Wie viele andere Internetdienste lässt auch facebook Daten durch Dritte sammeln, z.B. durch das Anzeigen des Like-Buttons auf Webseiten oder durch die Erfassung des Nutzerverhaltens in Apps - und nutzt diese für sich selbst. Dies geschieht in der Regel ohne dass der Nutzer dies weiß. Häufig wird versucht, dies durch eine Einwilligung zu rechtfertigen.

Die DSGVO stellt jedoch hohe Voraussetzungen an eine Einwilligung: Die betroffene Person muss eine informierte Entscheidung treffen können, was zwingend eine für die Nutzer geeignete Information VOR der Nutzung voraussetzt. Darüber hinaus muss sie eine echte Wahl bzgl. der Einwilligung zur Nutzung der eigenen Daten haben (Kopplungsverbot). "Gib uns deine Daten oder du kannst die App nicht nutzen." ist demnach nicht erlaubt.

Um personenbezogene Daten verarbeiten zu dürfen, benötigt man eine Rechtsgrundlage. Die Einwilligung ist eine solche Rechtsgrundlage. Sie kommt laut Bundeskartellamt jedoch aufgrund der marktbeherrschenden Stellung zumindest für WhatsApp nicht in Frage - man habe faktisch keine Wahl. Facebook sieht sich übrigens nicht in marktbeherrschender Stellung. Aber auch die anderen Rechtsgrundlagen scheiden aus:

Es besteht keine gesetzliche Verpflichtung, Daten an facebook zu liefern. Die Datenübermittlung an facebook ist weder lebenswichtig für den Webseitenbesucher noch notwendig im öffentlichen Interesse oder zur Wahrnehmung hoheitlicher Aufgaben. Es besteht in der Regel kein Vertrag zwischen facebook und dem Besucher. Und mehrere Gerichtsurteile schätzen die Grundrechte des Besuchers höher ein als die berechtigten Interessen am Tracking durch die Webseitenbetreiber.

Da die deutschen Datenschutzaufsichtsbehörden kein Mandat haben und die zuständige irische Aufsichtsbehörde bisher keine Ergebnisse vorzuweisen hat, ist es konsequent, dass das Bundeskartellamt aktiv wird. Spannend wird sein zu beobachten, welche Reaktionen dies bei Mitbewerbern und Behörden anderer Staaten auslöst. Klare Ansagen wie diese tragen unserer Ansicht nach dazu bei, dass Datenschutzaspekte mehr als bisher bereits bei der Entwicklung von Produkten berücksichtigt werden. Wir von Selbstbestimmt.Digital begrüßen das Vorgehen des Bundeskartellamts und wünschen dem Verfahren einen durchschlagenden Erfolg!

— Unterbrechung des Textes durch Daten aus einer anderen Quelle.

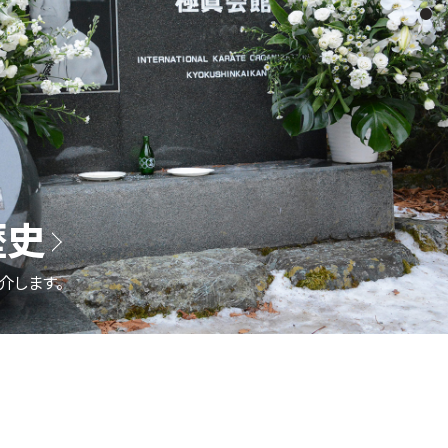
歴史
介します。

Was tun als Webseiten-/App-Betreiber?

Wer auf seiner Webseite oder in seiner App Tracking-Tools (wie facebook Pixel) einsetzt, sollte sicherstellen, dass Daten erst NACH der "informierten Entscheidung" des Nutzers (s.o.) an den Dritten übermittelt werden. Denn die meisten dieser Tools nutzen die Daten auch für sich selbst. Laut aktuellen deutschen Urteilen reicht ein "berechtigtes Interesse" hierfür nicht aus. Für den Like-Button kann und sollte eine datenschutzgerechte Lösung wie Shariff eingesetzt werden.

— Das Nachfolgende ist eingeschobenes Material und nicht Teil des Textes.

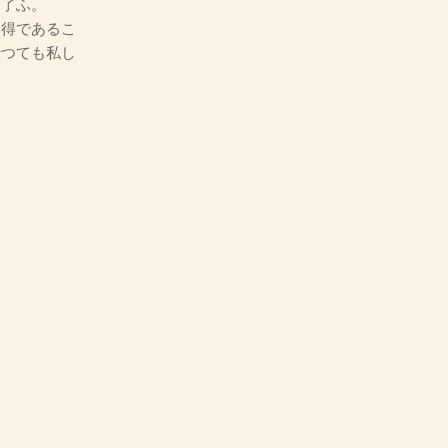
て了ふ。
得であるこ
行つても私し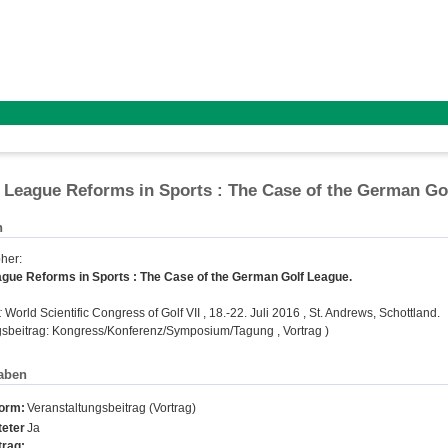
League Reforms in Sports : The Case of the German Go
n
pher
:
gue Reforms in Sports : The Case of the German Golf League.
:
World Scientific Congress of Golf VII , 18.-22. Juli 2016 , St. Andrews, Schottland.
gsbeitrag: Kongress/Konferenz/Symposium/Tagung , Vortrag )
aben
form:
Veranstaltungsbeitrag (Vortrag)
eter
Ja
trag: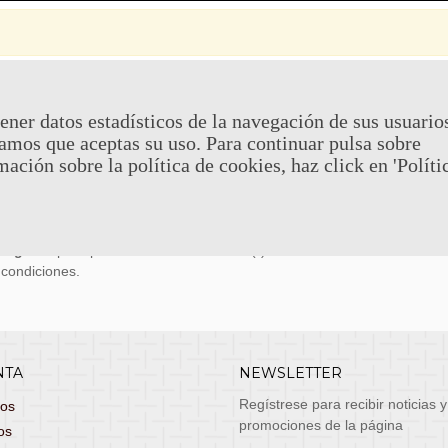
 Y DEVOLUCIONES
CONTACTO
ener datos estadísticos de la navegación de sus usuario
amos que aceptas su uso. Para continuar pulsa sobre
uy económicos en 24h a través de diversos
Teléfono y What
mación sobre la política de cookies, haz click en 'Políti
stas, entrega de lunes a viernes no festivos, si
email: atenciona
el pedido antes de las 14:00h te llegará al día
 laborable!
puedes seleccionar envío económico en 24-72h
s grátis
para pedidos de más de 75 €. (*)
 condiciones.
NTA
NEWSLETTER
Regístrese para recibir noticias y
dos
promociones de la página
os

Kontext ist ein aktuelles Urteil des Europäischen Gerichtshofs. Das Gericht hat im Zusammenhang mit facebook-Fanpages festgestellt, dass der Betreiber einer Webseite oder App einen "Vertrag zur gemeinsamen Verantwortung" mit facebook braucht. facebook hat einen solchen Vertrag vorgelegt, die Datenschutzaufsicht bemängelt aber, dass dieser nicht ausreicht, weil er die zentralen Fragen nicht beantwortet. Hinsichtlich dieses Vertrags gibt es zurzeit keine Lösung. Das Risiko liegt auf der Seite der Fanpage-Betreiber, facebook wurde nur gerügt.

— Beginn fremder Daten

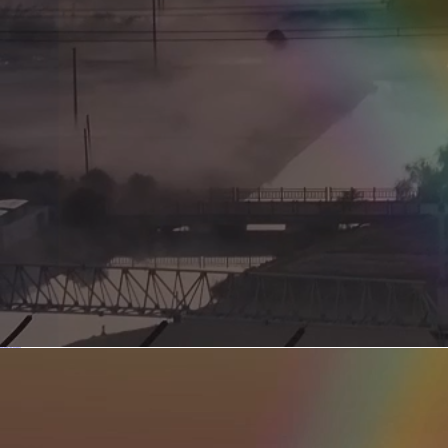
新型电力系统的核心引擎 第二集 深远海风电送出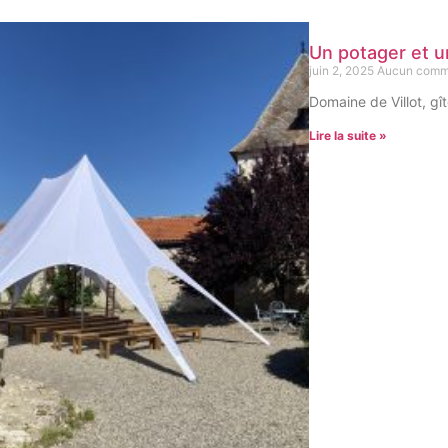
Un potager et u
juin 2, 2025
Aucun comm
Domaine de Villot, gî
Lire la suite »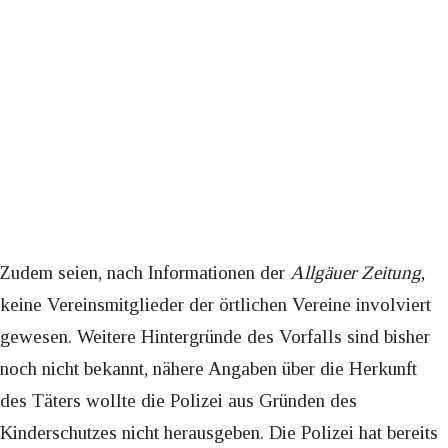
Zudem seien, nach Informationen der
Allgäuer Zeitung
,
keine Vereinsmitglieder der örtlichen Vereine involviert
gewesen. Weitere Hintergründe des Vorfalls sind bisher
noch nicht bekannt, nähere Angaben über die Herkunft
des Täters wollte die Polizei aus Gründen des
Kinderschutzes nicht herausgeben. Die Polizei hat bereits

Im übrigen postulieren die Datenschutzaufsichtsbehörden einiger europäischer Staaten, dass Einwilligungen nur in Ausnahmefällen zum Einsatz kommen dürften, der Gesetzgeber müsse für typische Fälle Rechtsgrundlagen schaffen. Gerade in Deutschland gibt es hier viel Bedarf an Aufklärung und Gesetzen, weil zu oft mit Einwilligung gearbeitet wird.